Eleven cats were identified, which had been missing for a median of 6 weeks (range 3-104 weeks). Mean ± SD percentage weight loss was 46% ± 7% (n = 8). Eight of 11 cats developed hypophosphataemia with a mean delta phosphorous of -47% ± 9%. All cats were documented to be hypokalaemic. During hospitalisation, 10/11 cats developed hyperglycaemia and 7/11 cats developed hypoglycaemia. Cardiovascular, gastrointestinal and neurological signs were common. Eight of 11 cats displayed new or progressive neurological deficits after refeeding, including mentation changes and cerebellar dysfunction. All cats became anaemic and seven cats required a blood transfusion. Eight cats survived to discharge after a mean of 14 ± 4 days of hospitalisation. Six cats developed acute kidney injury (AKI; International Renal Interest Society stage 1). The presence of AKI ( = 0.024) was associated with non-survival and maximum bilirubin concentration was significantly higher in non-survivors ( = 0.018).
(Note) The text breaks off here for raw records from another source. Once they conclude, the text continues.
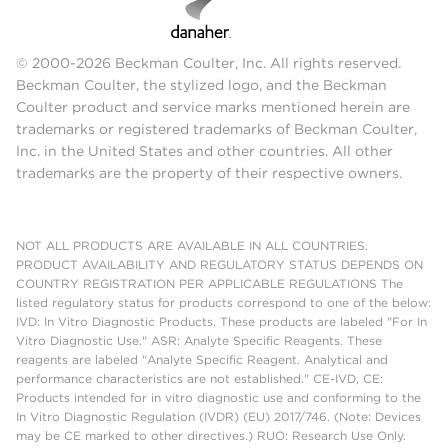
© 2000-2026 Beckman Coulter, Inc. All rights reserved.
Beckman Coulter, the stylized logo, and the Beckman
Coulter product and service marks mentioned herein are
trademarks or registered trademarks of Beckman Coulter,
Inc. in the United States and other countries. All other
trademarks are the property of their respective owners.
NOT ALL PRODUCTS ARE AVAILABLE IN ALL COUNTRIES.
PRODUCT AVAILABILITY AND REGULATORY STATUS DEPENDS ON
COUNTRY REGISTRATION PER APPLICABLE REGULATIONS The
listed regulatory status for products correspond to one of the below:
IVD: In Vitro Diagnostic Products. These products are labeled "For In
Vitro Diagnostic Use." ASR: Analyte Specific Reagents. These
reagents are labeled "Analyte Specific Reagent. Analytical and
performance characteristics are not established." CE-IVD, CE:
Products intended for in vitro diagnostic use and conforming to the
In Vitro Diagnostic Regulation (IVDR) (EU) 2017/746. (Note: Devices
may be CE marked to other directives.) RUO: Research Use Only.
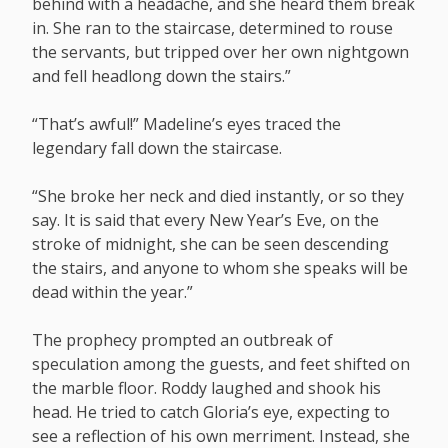
behind with a headache, and she heard them break
in. She ran to the staircase, determined to rouse
the servants, but tripped over her own nightgown
and fell headlong down the stairs.”
“That’s awful!” Madeline’s eyes traced the
legendary fall down the staircase.
“She broke her neck and died instantly, or so they
say. It is said that every New Year’s Eve, on the
stroke of midnight, she can be seen descending
the stairs, and anyone to whom she speaks will be
dead within the year.”
The prophecy prompted an outbreak of
speculation among the guests, and feet shifted on
the marble floor. Roddy laughed and shook his
head. He tried to catch Gloria’s eye, expecting to
see a reflection of his own merriment. Instead, she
Cats with RS in this cohort had been missing, presumed starved, for more than 3 weeks. In addition to hypophosphataemia and hypokalaemia, altered glucose homeostasis and organ damage involving the liver and kidneys were common. Cats with RS appear to have a good prognosis, but prolonged intensive care is required.
本研究旨在描述长期饥饿后出现再喂养综合征(RS)的猫的临床病理发现、治疗方法和结果。
检索了 2013 年 5 月至 2019 年 11 月期间四家转诊医院的病历,并进行了回顾性评估。纳入标准为存在 RS 的危险因素,如严重体重减轻或消瘦,伴有长期饥饿,或再喂养后血磷降低或降低超过 30%,基于 RS 的临床诊断进行治疗,以及低钾血症、低血糖或高血糖等一项或多项异常。
共发现 11 只猫,平均失踪时间为 6 周(范围 3-104 周)。8 只猫的体重减轻百分比为 46%±7%。11 只猫中有 8 只出现低磷血症,平均血磷降低幅度为-47%±9%。所有猫均有低钾血症。住院期间,10/11 只猫出现高血糖,7/11 只猫出现低血糖。心血管、胃肠道和神经症状很常见。8 只猫在再喂养后出现新的或进行性神经功能障碍,包括精神状态改变和小脑功能障碍。所有猫都出现贫血,7 只猫需要输血。8 只猫在平均住院 14±4 天后存活出院。6 只猫出现急性肾损伤(AKI;国际肾脏协会分期 1 期)。AKI 的存在(=0.024)与非存活相关,并且非存活者的最大胆红素浓度显著更高(=0.018)。
本队列中 RS 的猫已经失踪,推测已经饥饿超过 3 周。除了低磷血症和低钾血症外,葡萄糖代谢异常和涉及肝脏和肾脏的器官损伤也很常见。RS 猫的预后似乎良好,但需要长时间的强化护理。